By Dave Schechter, CNN Senior National Editor
Wed May 30, 2012
Not one 'Latino vote'
Conventional wisdom lumps together "the Latino vote." But that community includes millions of people claiming dozens of countries of origin, speaking more than just Spanish. It is not now -- nor in the future -- likely to be anything so homogenous.
Juan Guillermo Tornoe, owner of Hispanic Trending Inc., a marketing and advertising firm in Austin, Texas, and author of the Hispanic Trending blog, is "counting the days" until he is eligible to become a U.S. citizen in a couple of years and vote in a presidential election.
For several years, Tornoe, a Guatemala native who came to the United States 10 years ago and now has permanent resident status, has talked about the nuances of the Latino community, the kinds of things companies marketing products (and political parties marketing candidates) need to know.

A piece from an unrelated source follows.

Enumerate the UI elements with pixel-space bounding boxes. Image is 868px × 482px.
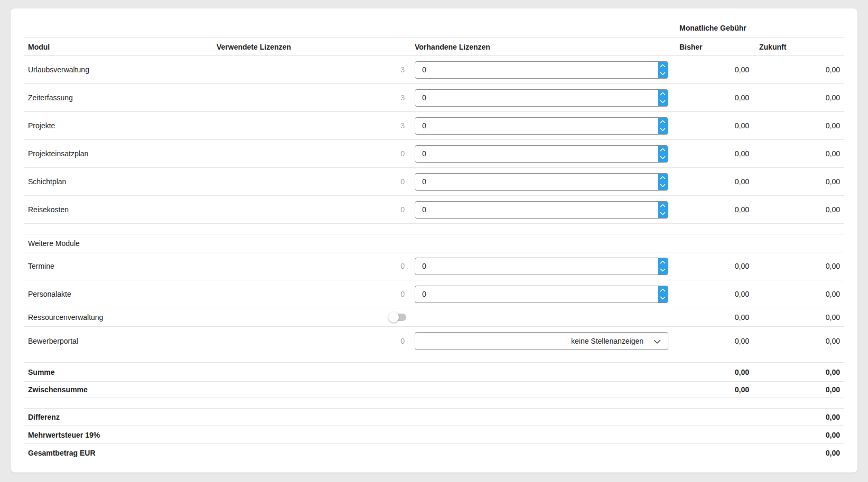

"There is not one Latino Vote; there is a multitude of Latino votes and candidates, society, and the media need to fully understand this if they are ever going to connect with the different parts of the Hispanic community," he advised.
Tornoe cringes "every time someone refers to Latinos as a unified voting bloc or as a homogeneous market segment. We are way too diverse for this."
"There are many differences between Hispanics, depending upon the person's country of origin or heritage: Food and music preferences as well as the holidays they celebrate are some of the most obvious," Tornoe says. "The actual words they use to describe persons, places, actions and things can vary immensely as well. There is also a lot of ideological baggage that comes along with one's country of origin/heritage."
As for generational differences, Tornoe said: "It is a completely different worldview depending how far away generationally Hispanics are from their country of origin/heritage.
"First-generation (foreign-born) Latinos have experienced life outside the U.S., have gone through the immigration experience, and to different degrees, have embraced or become acquainted with living in America. Second-generation Latinos encounter a mixed experience, being born and growing up in the United States, but brought up by immigrants and thus heavily exposed and influenced by their parents' culture.
"Finally, Latinos who are third generation and beyond are the sons and daughters of U.S.-born parents. They are very much influenced by the general market but still connect to their roots through the values, traditions and culture passed on by their parents and grandparents."
When it comes to citizenship, Tornoe, who hopes to be officially an American in three years, is clear.
"Being a U.S.-born citizen puts you in a completely different frame of mind than that of a naturalized U.S. citizen, someone who's a permanent resident (who could be counting the days to becoming a citizen or simply choosing to never become one), someone here on a temporary work visa or an undocumented alien," he said. "All of these are part of the Latino population, but only a percentage of them are able to vote.
"Then, among the latter, it is not the same to be able to vote, than to be a registered voter and actually cast your vote. Lack of participation in the democratic process is one of the major problems among the Hispanic community."